The 6 Affiliate Networks Worth Evaluating as a Merchant in 2025
Not every network fits every brand. A DTC brand doing $8M in annual revenue has fundamentally different needs than a SaaS company targeting enterprise buyers or an Amazon seller optimizing referral fees. Here’s how the top six stack up.
Quick-reference comparison table: fees, publisher count, and best-fit vertical
| Network | Setup / Onboarding Fee | Ongoing Fees | Publisher Access | Best-Fit Vertical |
|---|---|---|---|---|
| Awin (formerly ShareASale) | $625 one-time + $125 deposit | $35/mo minimum + 20% tracking fee | 1M+ partners | DTC ecommerce under $50M |
| Impact.com | Custom (contract-based) | Starts at ~$500/mo (Essential tier) | Large marketplace | SaaS, hybrid affiliate-influencer |
| CJ Affiliate | Custom quote | Performance-based + network access fee | 3,000+ merchants, global reach | Enterprise, $20M+ affiliate targets |
| Rakuten Advertising | Custom quote | Custom | 1.2B consumer reach | Enterprise, global brands |
| Amazon Associates | Free (seller account required) | No platform fee; 1–10% commissions | Amazon’s buyer base | Amazon sellers |
| Amazon Brand Referral Bonus | Free (Brand Registry required) | No platform fee; ~10% bonus credit | External traffic sources | Brand-registered Amazon sellers |
Why network choice is the highest-leverage decision in program setup
Your network determines your publisher pool, your attribution model, your integration timeline, and your cost floor. Switching networks after launch means re-onboarding every publisher, re-tagging every link, and potentially losing months of performance data. If you’re building your first program, read our guide on how to setup an affiliate program before signing any network contract.
ShareASale / Awin: SMB-Friendly With Broad Publisher Access
Pricing model and onboarding timeline
ShareASale’s pricing for merchants includes a one-time setup fee of $625 (non-refundable), which must be paid before the program launches.

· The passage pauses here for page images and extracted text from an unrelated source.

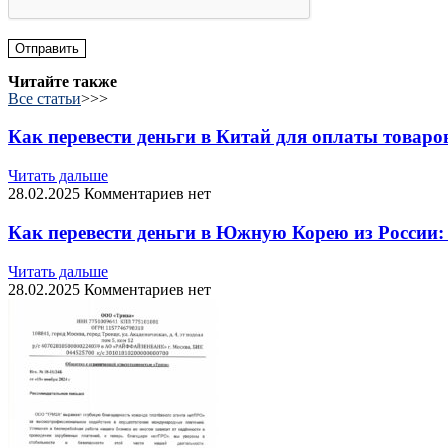
Читайте также
Все статьи
>>>
Как перевести деньги в Китай для оплаты товаров
Читать дальше
28.02.2025
Комментариев нет
Как перевести деньги в Южную Корею из России:
Читать дальше
28.02.2025
Комментариев нет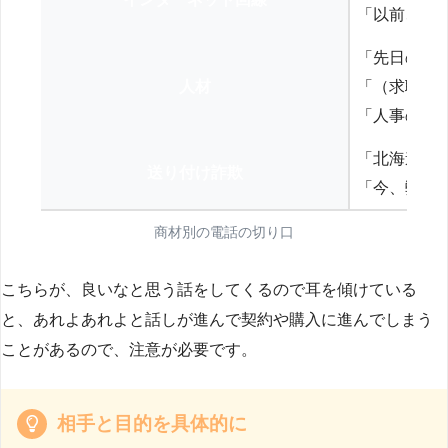
「以前、N
「先日の打
人材
「（求職者
「人事の方
「北海道の
送り付け詐欺
「今、弊社
商材別の電話の切り口
こちらが、良いなと思う話をしてくるので耳を傾けている
と、あれよあれよと話しが進んで契約や購入に進んでしまう
ことがあるので、注意が必要です。
相手と目的を具体的に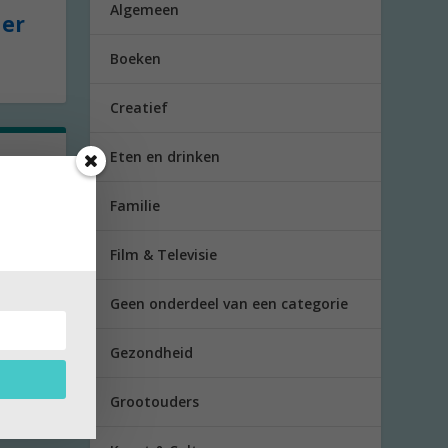
Algemeen
der
Boeken
Creatief
Eten en drinken
Familie
heeft
Film & Televisie
Geen onderdeel van een categorie
Gezondheid
Grootouders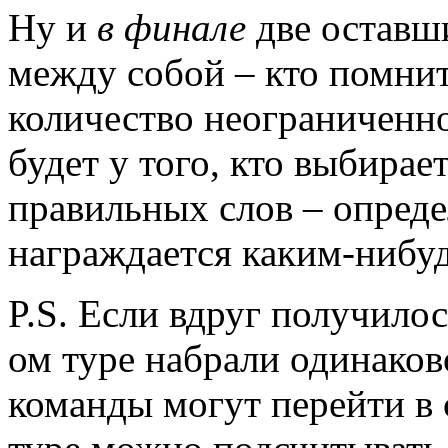
Ну и
в финале
две оставш
между собой – кто помнит
количество неограниченн
будет у того, кто выбирае
правильных слов – опреде
награждается каким-нибуд
P.S. Если вдруг получилос
ом туре набрали одинаково
команды могут перейти в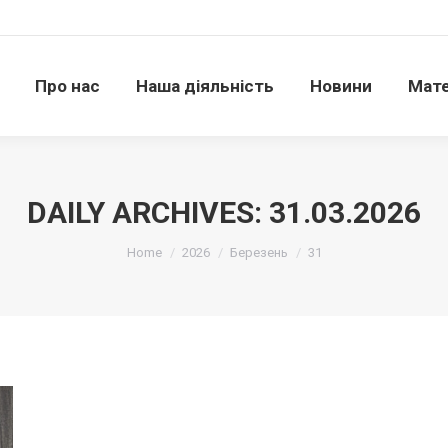
Про нас
Наша діяльність
Новини
Матері
Про нас
Наша діяльність
Новини
Мате
DAILY ARCHIVES:
31.03.2026
Ви тут:
Home
2026
Березень
31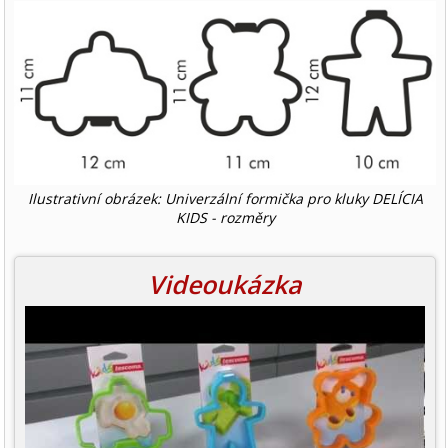
Ilustrativní obrázek: Univerzální formička pro kluky DELÍCIA
KIDS - rozměry
Videoukázka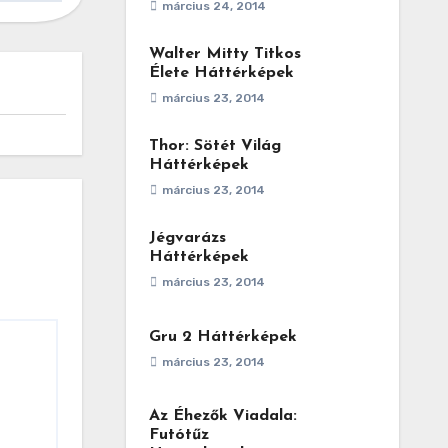
március 24, 2014
Walter Mitty Titkos
Élete Háttérképek
március 23, 2014
Thor: Sötét Világ
Háttérképek
március 23, 2014
Jégvarázs
Háttérképek
március 23, 2014
Gru 2 Háttérképek
március 23, 2014
Az Éhezők Viadala:
Futótűz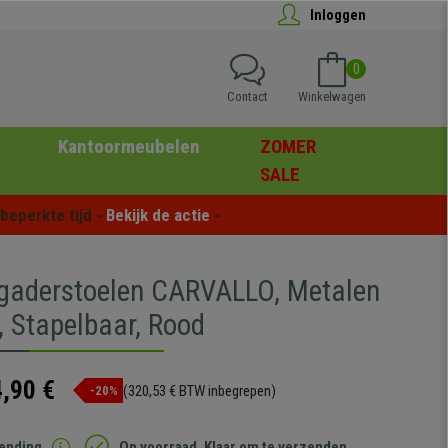
Inloggen
0
Contact
Winkelwagen
Kantoormeubelen
ZOMER
SALE
eperkte tijd - 
Bekijk de actie
 -
rgaderstoelen CARVALLO, Metalen
, Stapelbaar, Rood
,90 €
(320,53 € BTW inbegrepen)
-20%
zending
Op voorraad. Klaar om te verzenden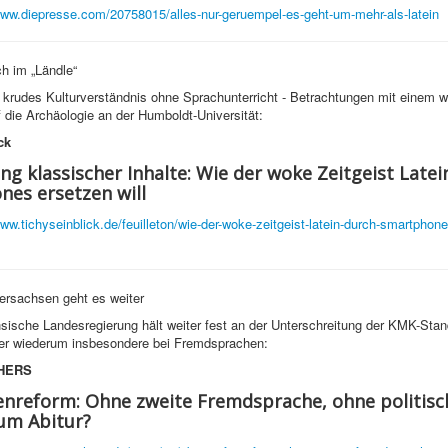
www.diepresse.com/20758015/alles-nur-geruempel-es-geht-um-mehr-als-latein
h im „Ländle“
rudes Kulturverständnis ohne Sprachunterricht - Betrachtungen mit einem w
f die Archäologie an der Humboldt-Universität:
ck
ng klassischer Inhalte: Wie der woke Zeitgeist Latei
es ersetzen will
www.tichyseinblick.de/feuilleton/wie-der-woke-zeitgeist-latein-durch-smartphon
ersachsen geht es weiter
sische Landesregierung hält weiter fest an der Unterschreitung der KMK-Sta
ier wiederum insbesondere bei Fremdsprachen:
HERS
nreform: Ohne zweite Fremdsprache, ohne politisc
um Abitur?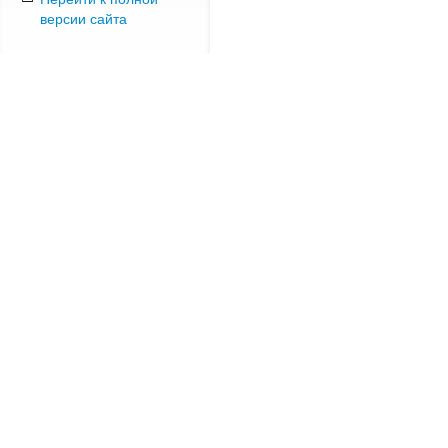
версии сайта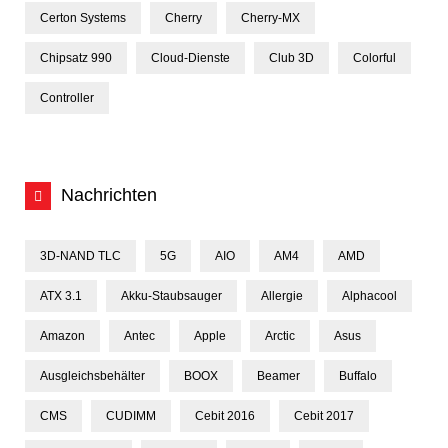
Certon Systems
Cherry
Cherry-MX
Chipsatz 990
Cloud-Dienste
Club 3D
Colorful
Controller
Nachrichten
3D-NAND TLC
5G
AIO
AM4
AMD
ATX 3.1
Akku-Staubsauger
Allergie
Alphacool
Amazon
Antec
Apple
Arctic
Asus
Ausgleichsbehälter
BOOX
Beamer
Buffalo
CMS
CUDIMM
Cebit 2016
Cebit 2017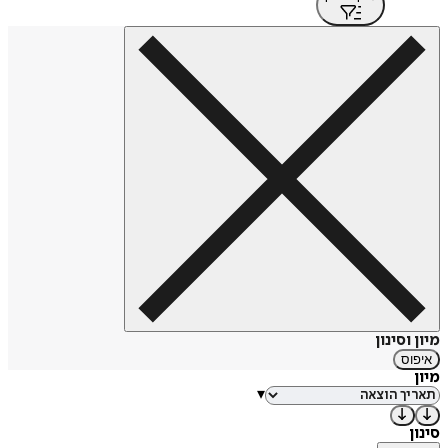
מיון וסינון
איפוס
מיון
▾
סינון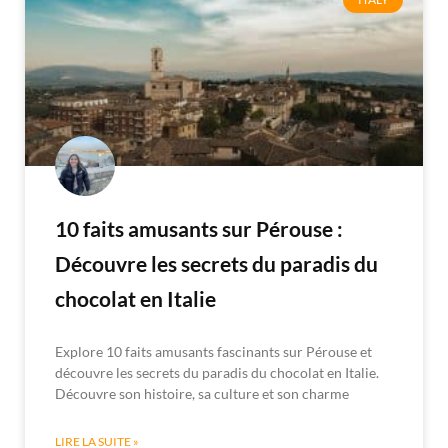
10 faits amusants sur Pérouse :
Découvre les secrets du paradis du
chocolat en Italie
Explore 10 faits amusants fascinants sur Pérouse et
découvre les secrets du paradis du chocolat en Italie.
Découvre son histoire, sa culture et son charme
LIRE LA SUITE »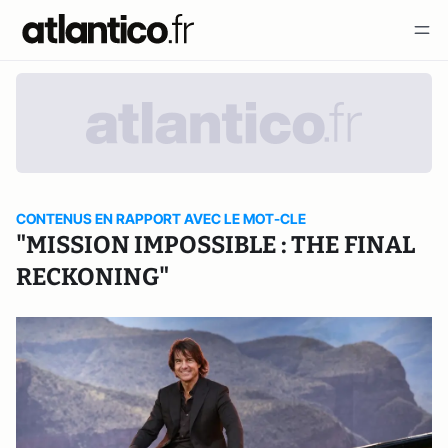
CONTENUS EN RAPPORT AVEC LE MOT-CLE
"MISSION IMPOSSIBLE : THE FINAL
RECKONING"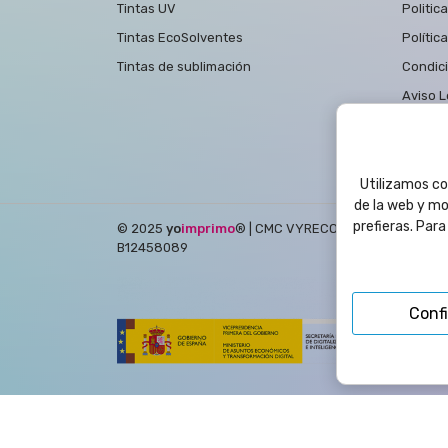
Tintas UV
Politic
Tintas EcoSolventes
Polític
Tintas de sublimación
Condic
Aviso L
Polític
Contac
Utilizamos coo
de la web y mo
prefieras. Par
© 2025
yo
imprimo
®
| CMC VYRECO SL - C/Juan Bautis
B12458089
Conf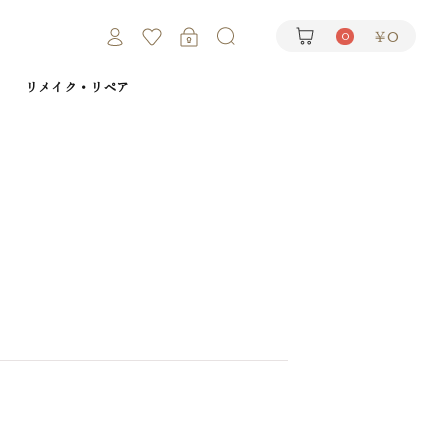
￥0
0
リメイク・リペア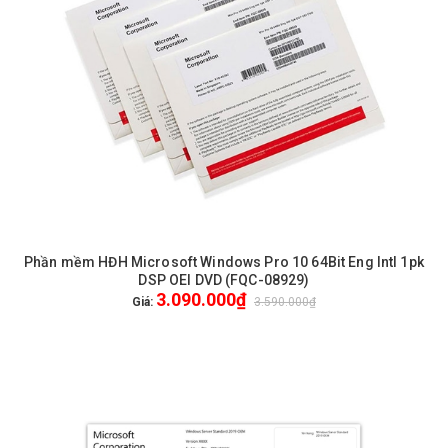
Phần mềm HĐH Microsoft Windows Pro 10 64Bit Eng Intl 1pk
DSP OEI DVD (FQC-08929)
3.090.000₫
Giá:
3.590.000₫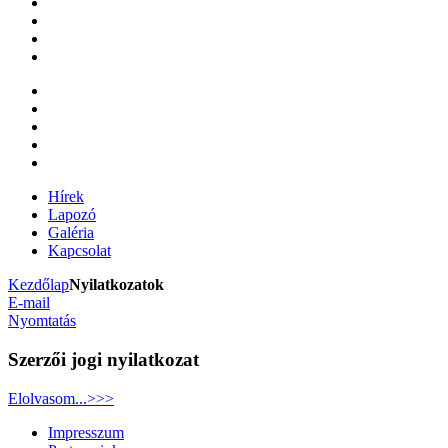
Hírek
Lapozó
Galéria
Kapcsolat
Kezdőlap
Nyilatkozatok
E-mail
Nyomtatás
Szerzői jogi nyilatkozat
Elolvasom...>>>
Impresszum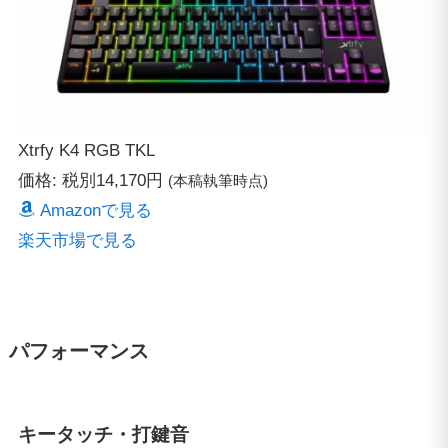
Xtrfy K4 RGB TKL
価格: 税別14,170円
(本稿執筆時点)
Amazonで見る
楽天市場で見る
パフォーマンス
キータッチ・打鍵音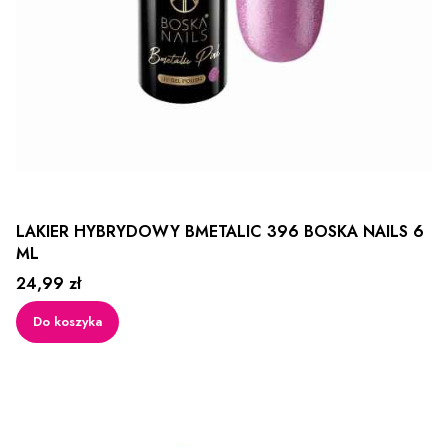
LAKIER HYBRYDOWY BMETALIC 396 BOSKA NAILS 6
ML
Cena
24,99 zł
Do koszyka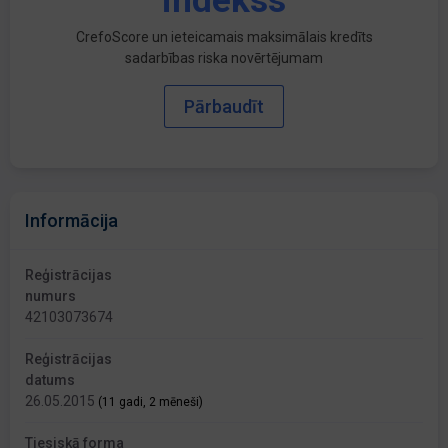
indekss
CrefoScore un ieteicamais maksimālais kredīts
sadarbības riska novērtējumam
Pārbaudīt
Informācija
Reģistrācijas
numurs
42103073674
Reģistrācijas
datums
26.05.2015
(11 gadi, 2 mēneši)
Tiesiskā forma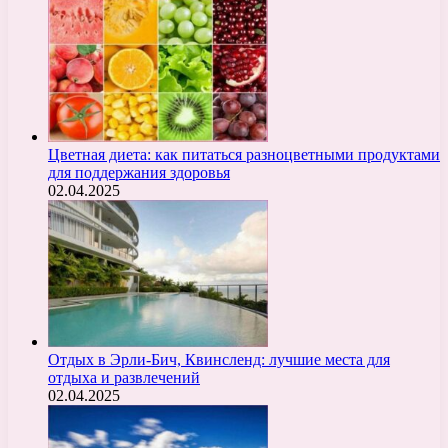
Цветная диета: как питаться разноцветными продуктами
для поддержания здоровья
02.04.2025
Отдых в Эрли-Бич, Квинсленд: лучшие места для
отдыха и развлечений
02.04.2025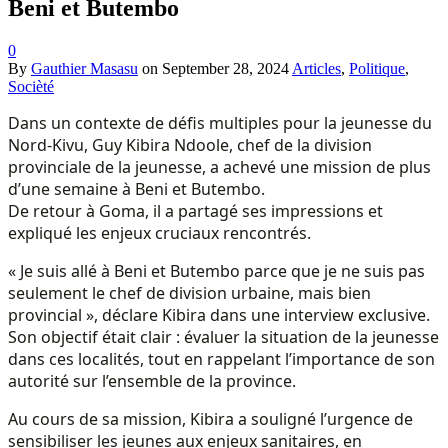
Beni et Butembo
0
By
Gauthier Masasu
on
September 28, 2024
Articles
,
Politique
,
Socièté
Dans un contexte de défis multiples pour la jeunesse du
Nord-Kivu, Guy Kibira Ndoole, chef de la division
provinciale de la jeunesse, a achevé une mission de plus
d’une semaine à Beni et Butembo.
De retour à Goma, il a partagé ses impressions et
expliqué les enjeux cruciaux rencontrés.
« Je suis allé à Beni et Butembo parce que je ne suis pas
seulement le chef de division urbaine, mais bien
provincial », déclare Kibira dans une interview exclusive.
Son objectif était clair : évaluer la situation de la jeunesse
dans ces localités, tout en rappelant l’importance de son
autorité sur l’ensemble de la province.
Au cours de sa mission, Kibira a souligné l’urgence de
sensibiliser les jeunes aux enjeux sanitaires, en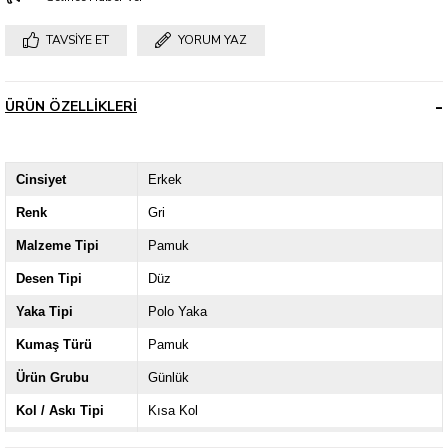
TAVSIYE ET
YORUM YAZ
ÜRÜN ÖZELLIKLERI
Cinsiyet
Erkek
Renk
Gri
Malzeme Tipi
Pamuk
Desen Tipi
Düz
Yaka Tipi
Polo Yaka
Kumaş Türü
Pamuk
Ürün Grubu
Günlük
Kol / Askı Tipi
Kısa Kol
Kalıp
Slim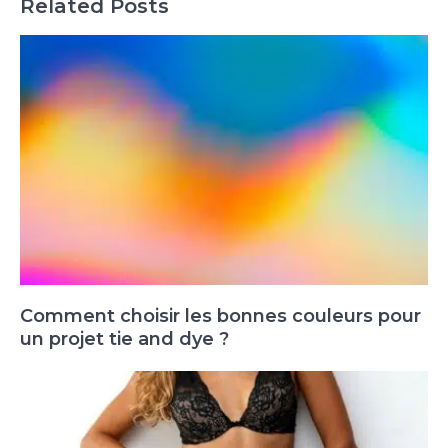
Related Posts
Comment choisir les bonnes couleurs pour
un projet tie and dye ?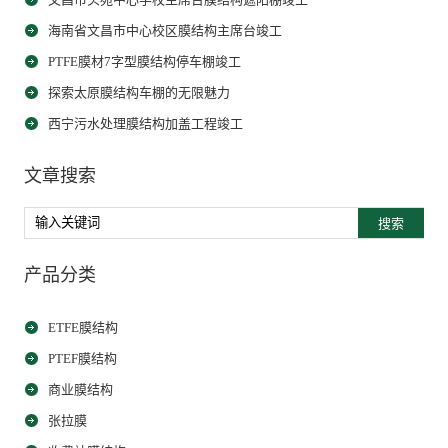
海南省文昌市中心校区膜结构主席台竣工
PTFE膜材7字型膜结构停车棚竣工
探索太原膜结构车棚的无限魅力
西宁污水处理膜结构加盖工程竣工
文章搜索
搜索
产品分类
ETFE膜结构
PTEF膜结构
商业膜结构
张拉膜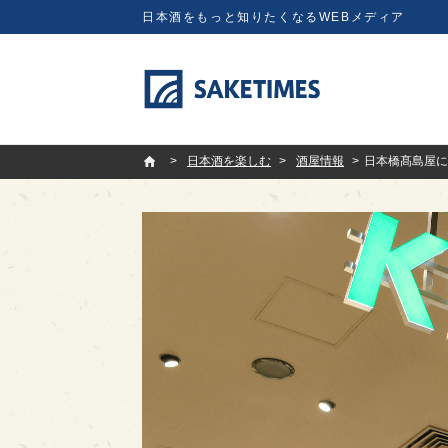
日本酒をもっと知りたくなるWEBメディア
SAKETIMES
日本酒を楽しむ
酒屋情報
日本橋髙島屋に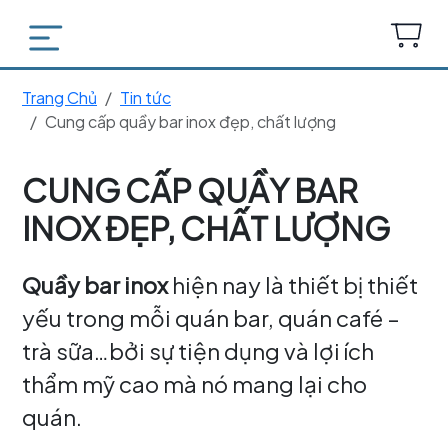
Trang Chủ
Tin tức
Cung cấp quầy bar inox đẹp, chất lượng
CUNG CẤP QUẦY BAR
INOX ĐẸP, CHẤT LƯỢNG
Quầy bar inox
hiện nay là thiết bị thiết
yếu trong mỗi quán bar, quán café –
trà sữa…bởi sự tiện dụng và lợi ích
thẩm mỹ cao mà nó mang lại cho
quán.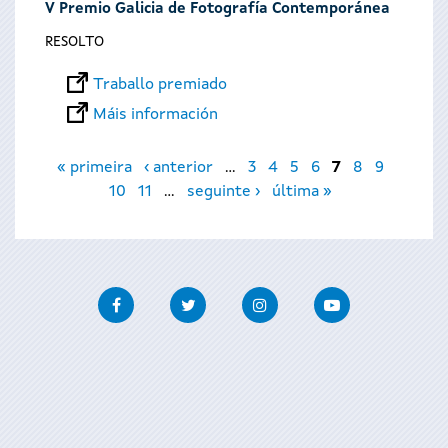
V Premio Galicia de Fotografía Contemporánea
RESOLTO
Traballo premiado
Máis información
Páxinas
« primeira
‹ anterior
…
3
4
5
6
7
8
9
10
11
…
seguinte ›
última »
Facebook
Twitter
Instagram
Youtube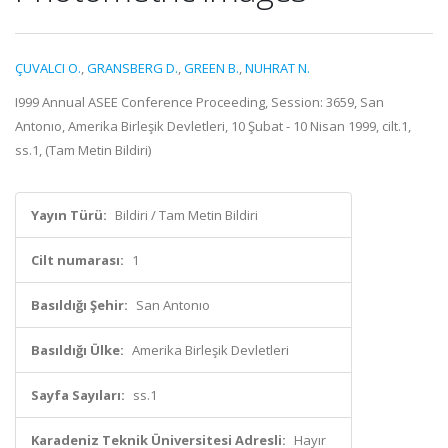
ÇUVALCI O.
,
GRANSBERG D.
,
GREEN B.
,
NUHRAT N.
I999 Annual ASEE Conference Proceeding, Session: 3659, San
Antonıo, Amerika Birleşik Devletleri, 10 Şubat - 10 Nisan 1999, cilt.1,
ss.1, (Tam Metin Bildiri)
Yayın Türü:
Bildiri / Tam Metin Bildiri
Cilt numarası:
1
Basıldığı Şehir:
San Antonıo
Basıldığı Ülke:
Amerika Birleşik Devletleri
Sayfa Sayıları:
ss.1
Karadeniz Teknik Üniversitesi Adresli:
Hayır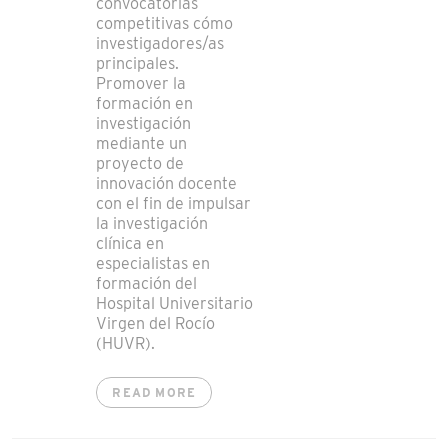
convocatorias
competitivas cómo
investigadores/as
principales.
Promover la
formación en
investigación
mediante un
proyecto de
innovación docente
con el fin de impulsar
la investigación
clínica en
especialistas en
formación del
Hospital Universitario
Virgen del Rocío
(HUVR).
READ MORE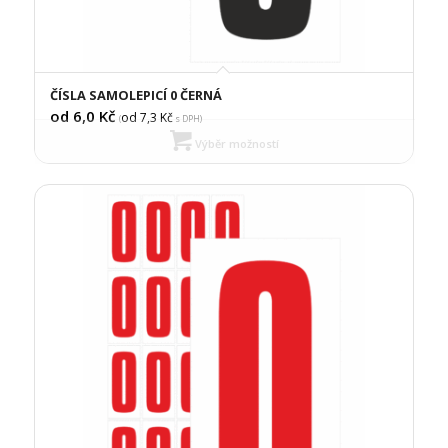
ČÍSLA SAMOLEPICÍ 0 ČERNÁ
od 6,0
Kč
od 7,3
Kč
(
s DPH)
Výběr možností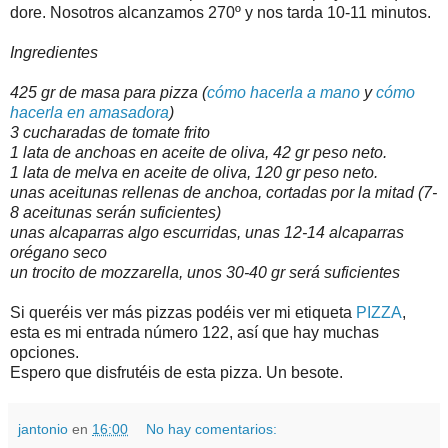
dore. Nosotros alcanzamos 270º y nos tarda 10-11 minutos.
Ingredientes
425 gr de masa para pizza (
cómo hacerla a mano
y
cómo
hacerla en amasadora
)
3 cucharadas de tomate frito
1 lata de anchoas en aceite de oliva, 42 gr peso neto.
1 lata de melva en aceite de oliva, 120 gr peso neto.
unas aceitunas rellenas de anchoa, cortadas por la mitad (7-
8 aceitunas serán suficientes)
unas alcaparras algo escurridas, unas 12-14 alcaparras
orégano seco
un trocito de mozzarella, unos 30-40 gr será suficientes
Si queréis ver más pizzas podéis ver mi etiqueta
PIZZA
,
esta es mi entrada número 122, así que hay muchas
opciones.
Espero que disfrutéis de esta pizza. Un besote.
jantonio
en
16:00
No hay comentarios: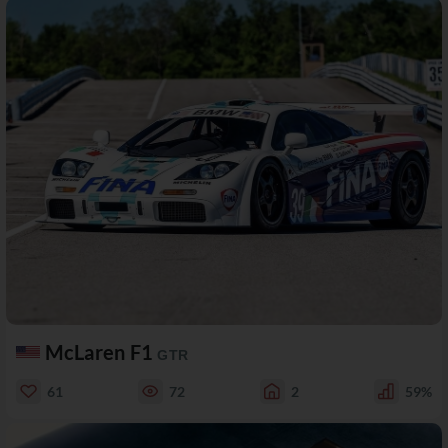
McLaren F1
GTR
61
72
2
59%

A minimum deposit of $125 is required to fund future affiliate rewards, meaning you need at least $750 upfront to get started.
Ongoing costs include a $35/month platform fee and a 20% tracking fee on each valid commission.For a DTC brand paying $10 commissions, that’s $2 per sale going to the network, a predictable cost structure that’s easy to model.
Onboarding is relatively fast.SMB deployments typically take 4–6 weeks minimum, though brands with Shopify or WooCommerce stores can often launch faster thanks to native integrations.
Awin migration: what ShareASale merchants need to know
From March 2025 onwards, new merchants and affiliates exclusively launch on the Awin platform, not ShareASale.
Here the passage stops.